Your app / Cbox packages
  │
  │  Telemetry facade / TelemetryProvider contract
  ▼
TelemetryManager
  ├── Registry ──► MetricStore (redis | apcu | array)   ← push instruments
  │        └────► ObservableGauge callbacks             ← pull instruments
  ├── Tracer  ──► in-memory span buffer (capped)
  └── events  ──► in-memory event buffer
  │
  ▼
Exporters (filtered by SignalSet)
  ├── Prometheus  — scrape route renders store + observables on demand
  ├── OTLP        — direct HTTP JSON: /v1/traces /v1/metrics /v1/logs
  └── Null / custom

The two metric mechanisms

Push (counter, gauge()->set(), histogram): written at event time to the shared store with atomic operations. This is what makes metrics correct under shared-nothing PHP — every FPM worker, queue worker and node increments the same Redis series.

Pull (gauge($name, $callback)): evaluated at scrape/flush time, nothing stored. Use for values the source of truth can answer cheaply (queue depth, user count, workers running).

These are deliberately distinct API shapes. A counter you inc() and a gauge callback are different machines — the API never blurs them.

Span lifecycle

  1. span() starts a span as a child of the current span (or of a remote parent continued from a traceparent header / queue payload).
  2. The sample decision is made once at the trace root and inherited.
  3. Finished sampled spans buffer in memory (default cap 5000 — the buffer force-flushes when full).
  4. The buffer flushes once per request (terminable middleware), after each queue job, and after commands.

Export timing

Signal Prometheus OTLP
Metrics rendered at scrape pushed by scheduled telemetry:flush
Traces at terminate (after the response is sent)
Events at terminate, as log records

OTLP metrics are exported with cumulative temporality read from the shared store — sidestepping the per-process delta-state problem that breaks SDK-based metrics under FPM.

Failure policy

Telemetry never throws into the application.
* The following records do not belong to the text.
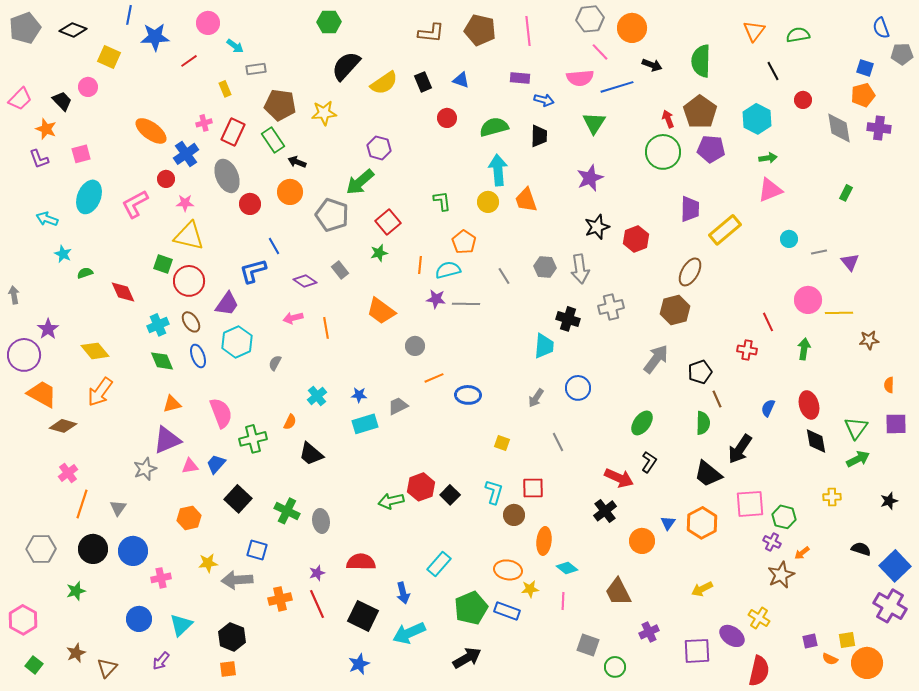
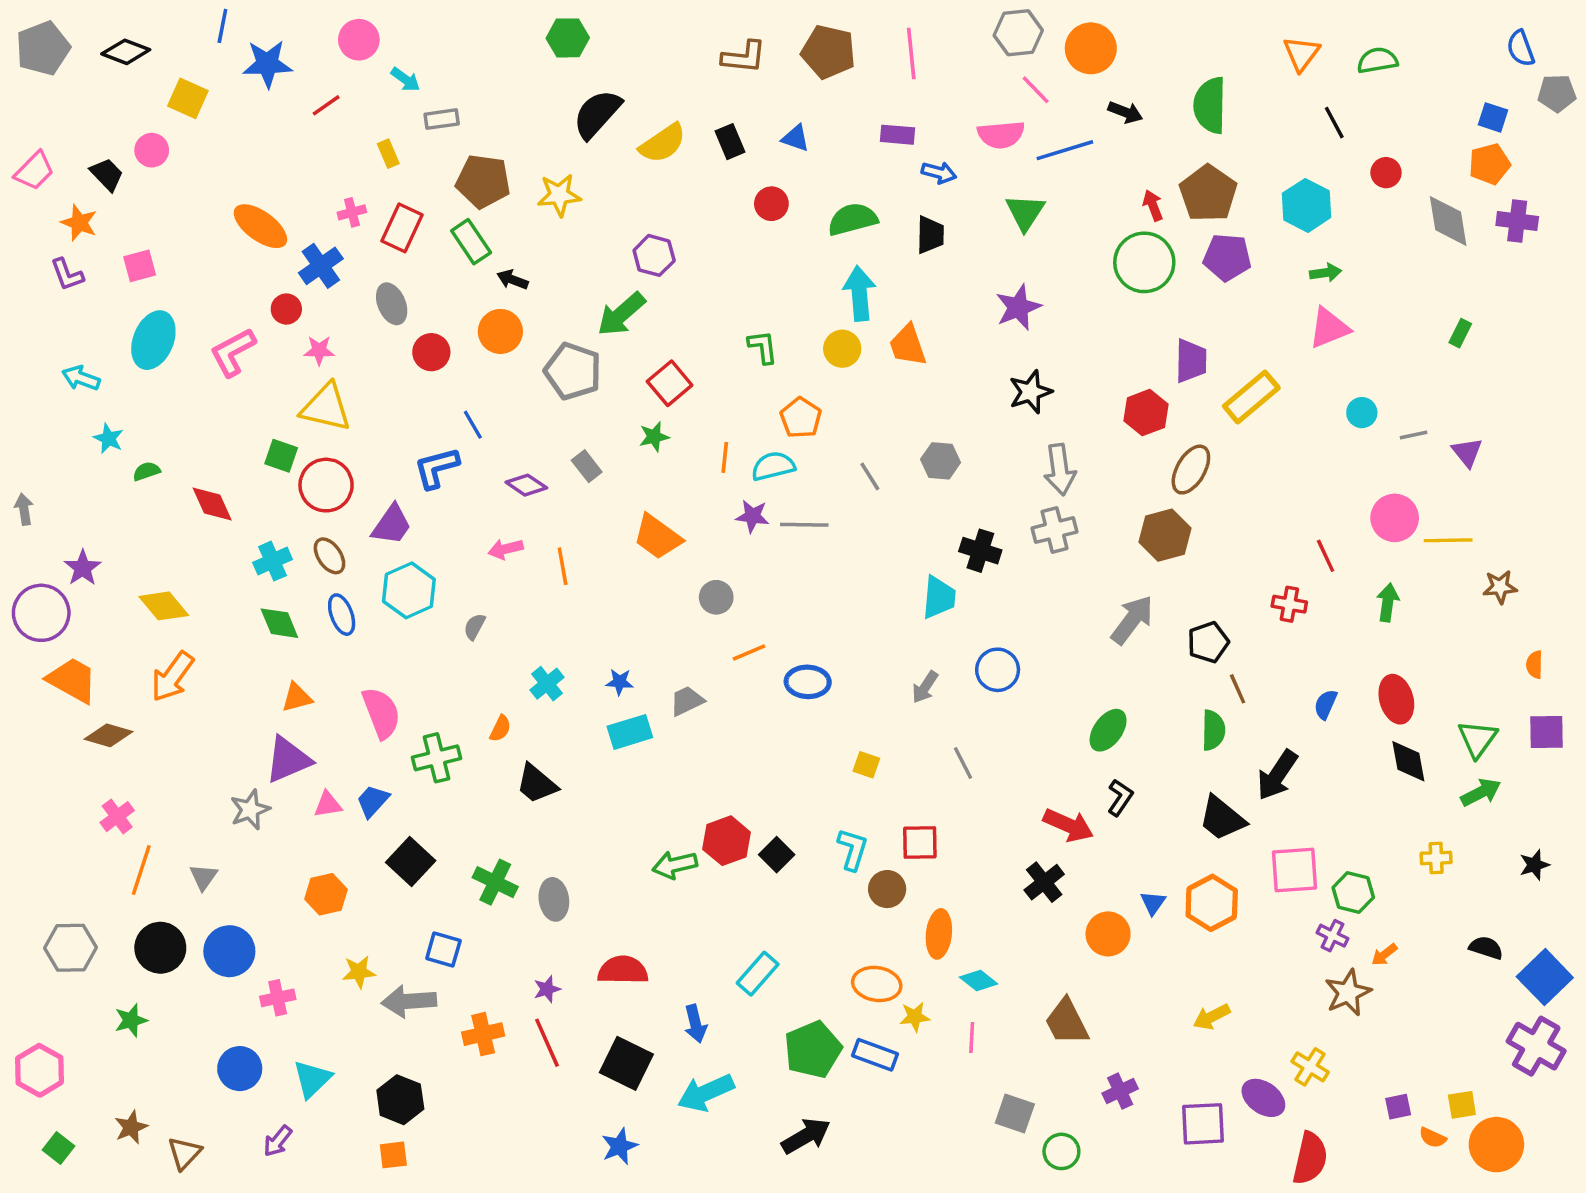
gray ellipse: (227, 176) -> (392, 304), size x0.7
red hexagon: (636, 239) -> (1146, 413), moved
gray arrow: (580, 269) -> (1060, 470), moved

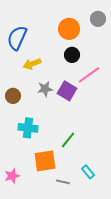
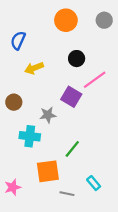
orange circle: (69, 29) -> (66, 20), moved
blue semicircle: (17, 38) -> (18, 40), size x0.7
gray star: (45, 89) -> (48, 115), moved

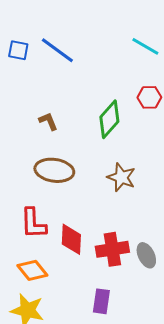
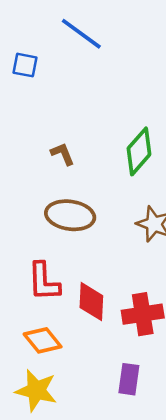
blue line: (57, 50) -> (81, 34), moved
Instrument creation with an invalid name or conflicting type throws (programmer error, caught in tests); every recording and export path is wrapped and reports through Telemetry::handleExceptionsUsing() (default: Laravel's report()). A failing observable-gauge callback drops only its own family, never the scrape.

Design decisions

The full reasoning — including the prior-art survey of the PHP telemetry ecosystem — lives in docs/adr and docs/research/prior-art.md.